> What you have to do
Exactly as they appear below, repeat the lines from the one with "feedback te vragen" through the one with "om uit je habitat", and no others.

> Entries shown
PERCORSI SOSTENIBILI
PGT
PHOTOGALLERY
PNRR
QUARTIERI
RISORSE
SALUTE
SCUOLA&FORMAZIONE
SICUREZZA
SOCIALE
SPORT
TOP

...

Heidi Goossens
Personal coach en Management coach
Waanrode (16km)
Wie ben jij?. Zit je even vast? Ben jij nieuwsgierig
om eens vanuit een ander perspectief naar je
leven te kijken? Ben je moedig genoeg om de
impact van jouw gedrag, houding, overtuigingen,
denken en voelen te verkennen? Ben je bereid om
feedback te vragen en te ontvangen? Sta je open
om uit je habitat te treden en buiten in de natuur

> Task solution
feedback te vragen en te ontvangen? Sta je open
om uit je habitat te treden en buiten in de natuur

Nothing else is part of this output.